[Given data Boundary: Start]
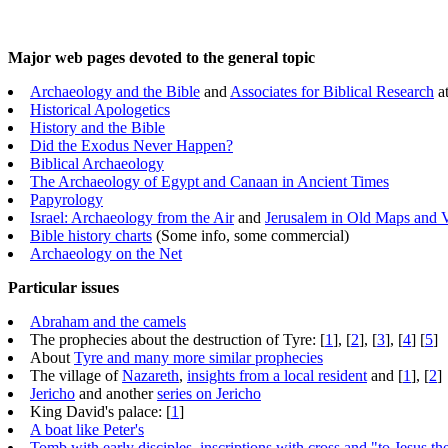
Major web pages devoted to the general topic
Archaeology and the Bible
and
Associates for Biblical Research
a
Historical Apologetics
History and the Bible
Did the Exodus Never Happen?
Biblical Archaeology
The Archaeology of Egypt and Canaan in Ancient Times
Papyrology
Israel: Archaeology from the Air
and
Jerusalem in Old Maps and 
Bible history charts
(Some info, some commercial)
Archaeology on the Net
Particular issues
Abraham and the camels
The prophecies about the destruction of Tyre: [
1
], [
2
], [
3
], [
4
] [
5
]
About
Tyre and many more similar prophecies
The village of
Nazareth
,
insights from a local resident
and [
1
], [
2
]
Jericho
and another
series on Jericho
King David's palace: [
1
]
A boat like Peter's
Tomb with early disciples, inscriptions with cross and "to Jesus t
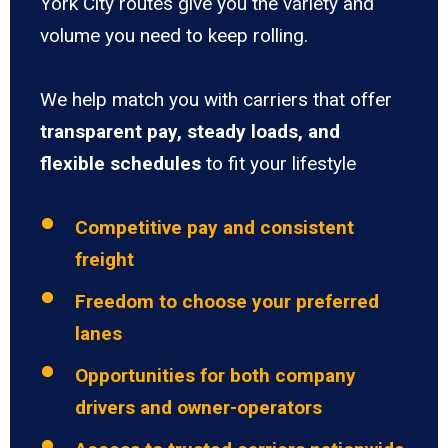
York City routes give you the variety and
volume you need to keep rolling.
We help match you with carriers that offer
transparent pay, steady loads, and
flexible schedules
to fit your lifestyle
Competitive pay and consistent
freight
Freedom to choose your preferred
lanes
Opportunities for both company
drivers and owner-operators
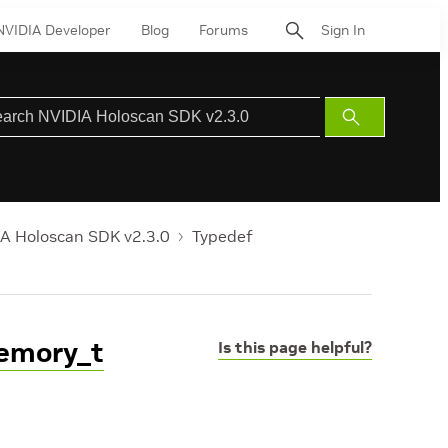
NVIDIA Developer
Blog
Forums
Sign In
Submit
Search
A Holoscan SDK v2.3.0
Typedef
Memory_t
Is this page helpful?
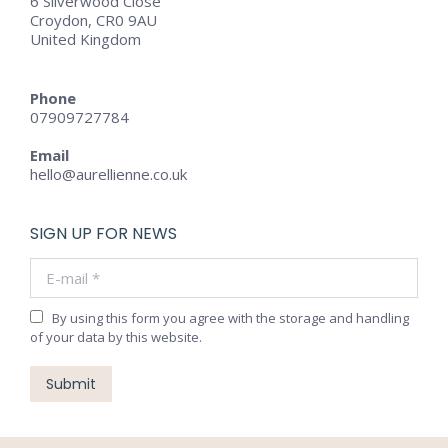
6 Silverwood Close
Croydon, CR0 9AU
United Kingdom
Phone
07909727784
Email
hello@aurellienne.co.uk
SIGN UP FOR NEWS
E-mail *
By using this form you agree with the storage and handling
of your data by this website.
Submit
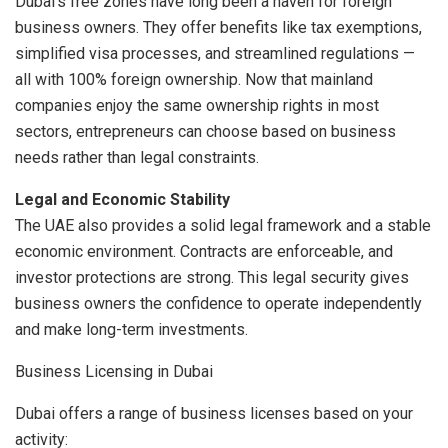
Dubai’s free zones have long been a haven for foreign
business owners. They offer benefits like tax exemptions,
simplified visa processes, and streamlined regulations —
all with 100% foreign ownership. Now that mainland
companies enjoy the same ownership rights in most
sectors, entrepreneurs can choose based on business
needs rather than legal constraints.
Legal and Economic Stability
The UAE also provides a solid legal framework and a stable
economic environment. Contracts are enforceable, and
investor protections are strong. This legal security gives
business owners the confidence to operate independently
and make long-term investments.
Business Licensing in Dubai
Dubai offers a range of business licenses based on your
activity:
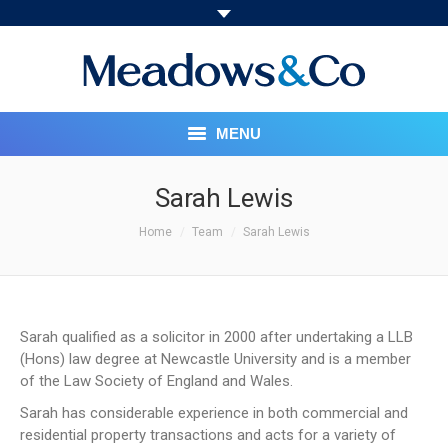
MENU
HOME
Sarah Lewis
You are here:
ABOUT
Home
Team
Sarah Lewis
OUR SERVICES
PRICING STRUCTURE
Sarah qualified as a solicitor in 2000 after undertaking a LLB
(Hons) law degree at Newcastle University and is a member
MEET THE TEAM
of the Law Society of England and Wales.
Sarah has considerable experience in both commercial and
SOCIAL RESPONSIBILITY
residential property transactions and acts for a variety of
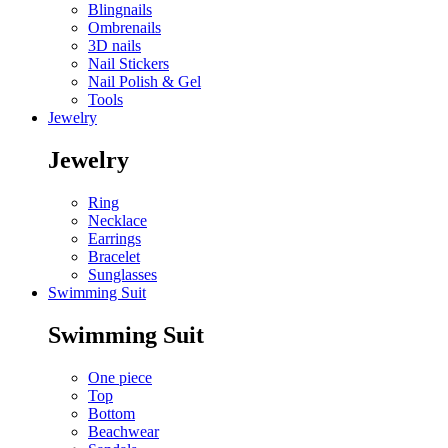
Blingnails
Ombrenails
3D nails
Nail Stickers
Nail Polish & Gel
Tools
Jewelry
Jewelry
Ring
Necklace
Earrings
Bracelet
Sunglasses
Swimming Suit
Swimming Suit
One piece
Top
Bottom
Beachwear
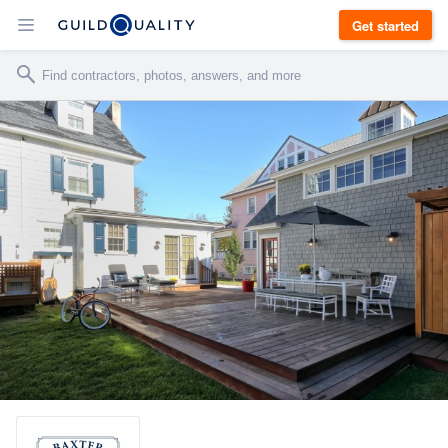
Get started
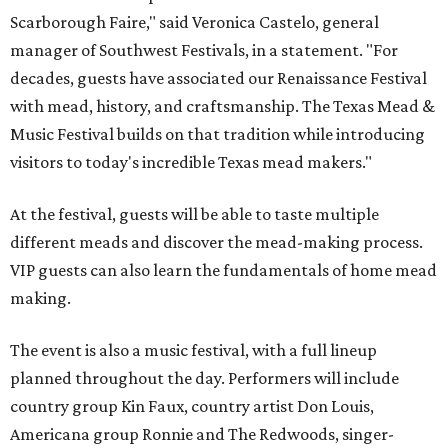
Scarborough Faire," said Veronica Castelo, general
manager of Southwest Festivals, in a statement. "For
decades, guests have associated our Renaissance Festival
with mead, history, and craftsmanship. The Texas Mead &
Music Festival builds on that tradition while introducing
visitors to today's incredible Texas mead makers."
At the festival, guests will be able to taste multiple
different meads and discover the mead-making process.
VIP guests can also learn the fundamentals of home mead
making.
The event is also a music festival, with a full lineup
planned throughout the day. Performers will include
country group Kin Faux, country artist Don Louis,
Americana group Ronnie and The Redwoods, singer-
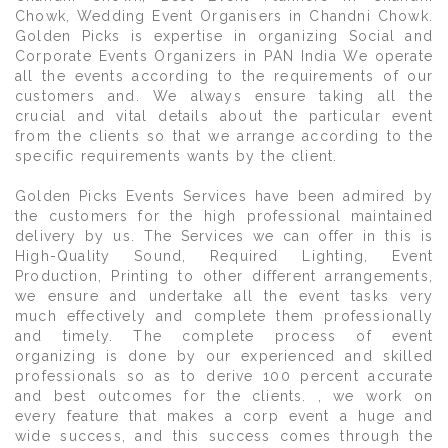
Chowk, Wedding Event Organisers in Chandni Chowk.
Golden Picks is expertise in organizing Social and
Corporate Events Organizers in PAN India We operate
all the events according to the requirements of our
customers and. We always ensure taking all the
crucial and vital details about the particular event
from the clients so that we arrange according to the
specific requirements wants by the client.
Golden Picks Events Services have been admired by
the customers for the high professional maintained
delivery by us. The Services we can offer in this is
High-Quality Sound, Required Lighting, Event
Production, Printing to other different arrangements,
we ensure and undertake all the event tasks very
much effectively and complete them professionally
and timely. The complete process of event
organizing is done by our experienced and skilled
professionals so as to derive 100 percent accurate
and best outcomes for the clients. , we work on
every feature that makes a corp event a huge and
wide success, and this success comes through the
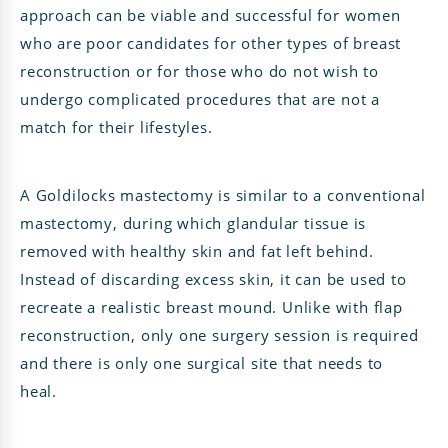
approach can be viable and successful for women
who are poor candidates for other types of breast
reconstruction or for those who do not wish to
undergo complicated procedures that are not a
match for their lifestyles.
A Goldilocks mastectomy is similar to a conventional
mastectomy, during which glandular tissue is
removed with healthy skin and fat left behind.
Instead of discarding excess skin, it can be used to
recreate a realistic breast mound. Unlike with flap
reconstruction, only one surgery session is required
and there is only one surgical site that needs to
heal.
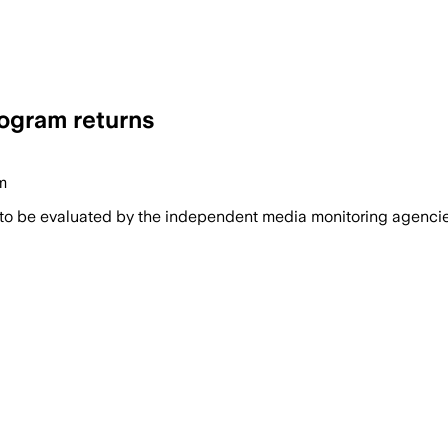
rogram returns
m
 to be evaluated by the independent media monitoring agencies 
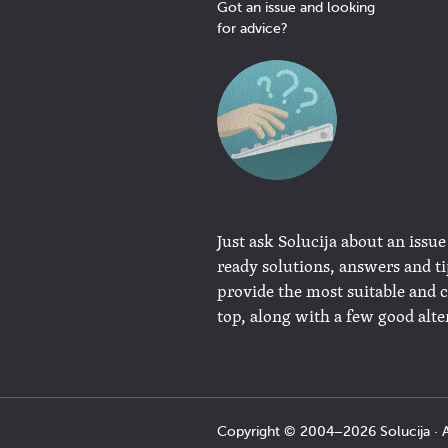
Got an issue and looking
for advice?
Just ask Solucija about an issue
ready solutions, answers and t
provide the most suitable and 
top, along with a few good alte
Copyright © 2004−2026 Solucija · A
[Given data Boundary: End]
**Work request**
For the entries above, say how many lines contain the word "Dubai", giving the number alone.

**Response below**
3